I envision myself strolling through bustling cities, admiring renowned artwork and magnificent architecture, indulging in new cuisine, and writing for She’s Fit to Lead (of course) in Europe’s quintessential cafes. From the mountains of Interlaken to the beaches of Santorini, I dream of experiencing all facets of life abroad. I finally have the opportunity to pursue this wanderlust and study in Europe for a semester, but if I’m being quite honest, I’m not as thrilled as I should be. The fear of my safety during this recent rise in publicized terrorism has consumed me. Although some of my friends claim I’m being melodramatic, I can’t be the only one who finds this unsettling.

I found myself reading Wendy Perrin’s “7 Keys to Traveling Without Fear Despite Terrorist Attacks.” Perrin, an award-winning travel reporter and keynote speaker, presents a realistic perspective on the topic and reassures readers that this fear is disproportionate to the risk of being an attack victim. Perrin offers several statistics demonstrating just how diminutive the probability is. “Your risk of being killed in a car crash (1 in 19,000), drowning in your bathtub (1 in 800,000), or being struck by lightning (1 in 5.5 million) far exceed your risk of dying from terrorism (1 in 20 million).” The U.S. State Department also reports that the number of U.S. citizens killed by terrorism overseas during the period of 2001-2013 was 350 compared to 3,030 killed in the U.S. by terrorism. Furthermore, the leading cause of death for American travelers overseas is, actually, motor vehicle accidents.

Perrin recognizes that we sense less fear with risks we have some control over, such as driving or winter sports. This was a pivotal realization for me. My daily life involves various risks, yet these risks are not broadcasted to the extent of terrorism and do not provoke the same fear. So, why should I allow these attacks to have such a significant impact on me?
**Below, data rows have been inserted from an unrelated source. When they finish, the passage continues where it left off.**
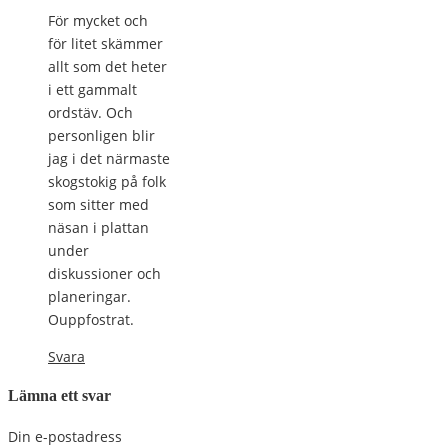
För mycket och
för litet skämmer
allt som det heter
i ett gammalt
ordstäv. Och
personligen blir
jag i det närmaste
skogstokig på folk
som sitter med
näsan i plattan
under
diskussioner och
planeringar.
Ouppfostrat.
Svara
Lämna ett svar
Din e-postadress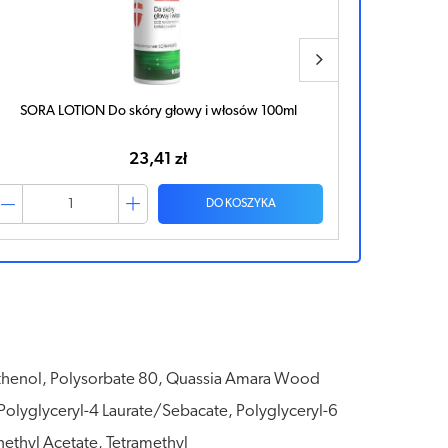
SORA Forte szampon 50ml
Pipi Nitoli
31,39 zł
DO KOSZYKA
thenol, Polysorbate 80, Quassia Amara Wood
t, Polyglyceryl-4 Laurate/Sebacate, Polyglyceryl-6
nethyl Acetate, Tetramethyl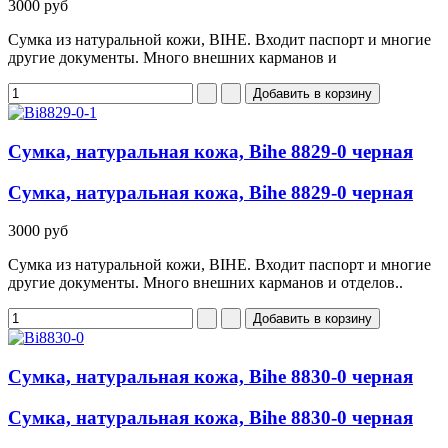
3000 руб
Сумка из натуральной кожи, BIHE. Входит паспорт и многие
другие документы. Много внешних карманов и
Сумка, натуральная кожа, Bihe 8829-0 черная
Сумка, натуральная кожа, Bihe 8829-0 черная
3000 руб
Сумка из натуральной кожи, BIHE. Входит паспорт и многие
другие документы. Много внешних карманов и отделов..
Сумка, натуральная кожа, Bihe 8830-0 черная
Сумка, натуральная кожа, Bihe 8830-0 черная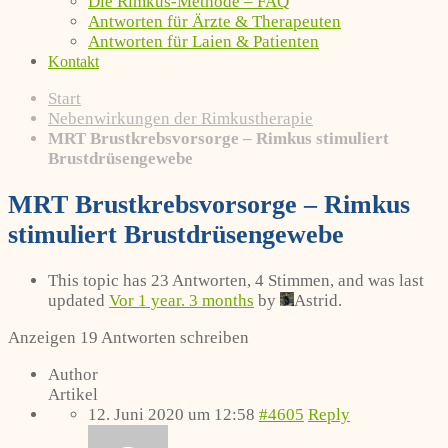
Die Rimkus-Methode – FAQ
Antworten für Ärzte & Therapeuten
Antworten für Laien & Patienten
Kontakt
Start
Nebenwirkungen der Rimkustherapie
MRT Brustkrebsvorsorge – Rimkus stimuliert
Brustdrüsengewebe
MRT Brustkrebsvorsorge – Rimkus
stimuliert Brustdrüsengewebe
This topic has 23 Antworten, 4 Stimmen, and was last
updated
Vor 1 year. 3 months
by
Astrid
.
Anzeigen 19 Antworten schreiben
Author
Artikel
12. Juni 2020 um 12:58
#4605
Reply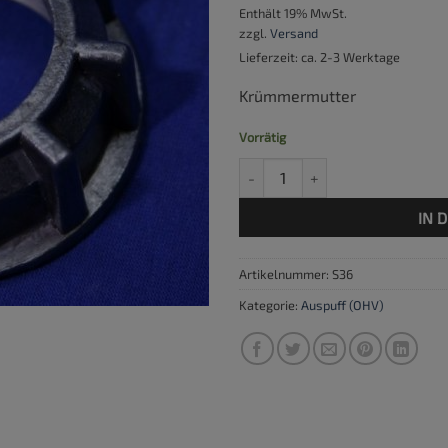
Enthält 19% MwSt.
zzgl.
Versand
Lieferzeit: ca. 2-3 Werktage
Krümmermutter
Vorrätig
Krümmermutter Kronenmutter f
IN 
Artikelnummer:
S36
Kategorie:
Auspuff (OHV)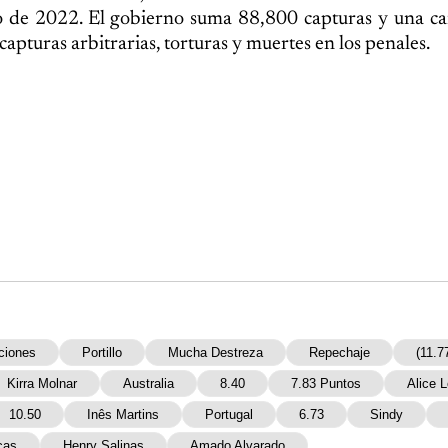
de 2022. El gobierno suma 88,800 capturas y una caí
pturas arbitrarias, torturas y muertes en los penales.
ciones
Portillo
Mucha Destreza
Repechaje
(11.7
Kirra Molnar
Australia
8.40
7.83 Puntos
Alice 
10.50
Inês Martins
Portugal
6.73
Sindy
cas
Henry Salinas
Amado Alvarado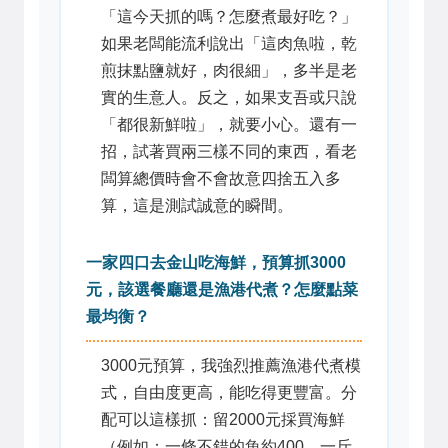
「這今天抓的嗎？怎麼煮最好吃？」
如果老闆能流利說出「這肉魚啦，乾
煎抹點鹽就好，肉很細」，多半是老
實的生意人。反之，如果支吾或只說
「都很新鮮啦」，就要小心。還有一
招，試著買兩三樣不同的東西，看老
闆算總價時會不會故意四捨五入多
算，這是測試誠意的瞬間。
一家四口去金山吃海鮮，預算抓3000
元，該選餐廳還是漁港代煮？怎麼點菜
最均衡？
3000元預算，我強烈推薦漁港代煮模
式，自由度更高，能吃得更豐富。分
配可以這樣抓：留2000元採買海鮮
（例如：一條不錯的魚約400、一斤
Mass media certainly doesn’t help to eradicate this fear and some may voice that it is making matters worse for apprehensive students. Terrorist groups thrive off of the internet and news. So, why do we continue to fuel what keeps these organizations alive? Realistically, the media isn’t going anywhere nor will it abstain from covering impactful news stories to spare individual feelings. Despite my occasional bitterness towards this rise in publicized terrorism, I do encourage people to stay informed with regards to the outside world, particularly when determining where to travel. Nonetheless, it is important to recognize that even with technological progression and increased news coverage, the probability of falling victim to an attack still remains exceptionally low.

To all students contemplating an abroad experience, we need to take advantage of the programs our schools provide for us and consider the fundamental purpose: immersing ourselves into new cultures and in turn acquiring valuable skills for our future endeavors.

President Obama’s remarks following the 2015 Paris Attacks dispense the words of reassurance we all need to hear. “We cannot and will not succumb to fear, nor can we allow fear to divide us, for that’s how terrorists win,” he stated. “We cannot give them the victory of changing how we go about living our lives.” Preach.

We cannot allow terrorism to restrict us from such an enlightening and life-changing experience. We should be relishing our time abroad, not living in fear. Helen Keller said it best, “your life is a grand adventure or it is nothing.”